__PROBLEM TO WORK ON__.
Would you please copy each line below that includes the string "Christmas"?
++++ INFORMATION SHOWN ++++
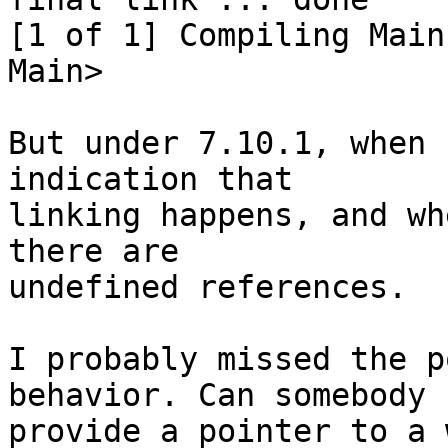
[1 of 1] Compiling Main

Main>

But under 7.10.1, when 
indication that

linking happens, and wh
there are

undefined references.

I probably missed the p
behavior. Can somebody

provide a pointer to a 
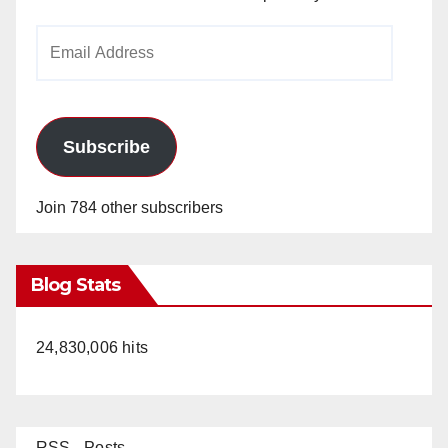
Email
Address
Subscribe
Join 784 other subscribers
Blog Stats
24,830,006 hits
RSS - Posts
++++
++++ INFORMATION SHOWN ++++
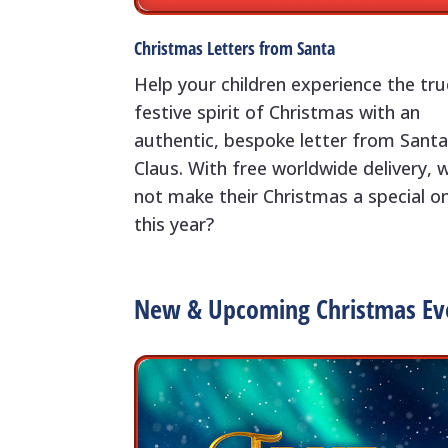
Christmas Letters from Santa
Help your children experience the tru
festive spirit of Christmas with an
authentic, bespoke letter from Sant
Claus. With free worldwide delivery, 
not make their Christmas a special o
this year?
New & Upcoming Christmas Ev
++++
__WRITTEN RESPONSE__.
Christmas Letters from Santa
festive spirit of Christmas with an
not make their Christmas a special o
New & Upcoming Christmas Ev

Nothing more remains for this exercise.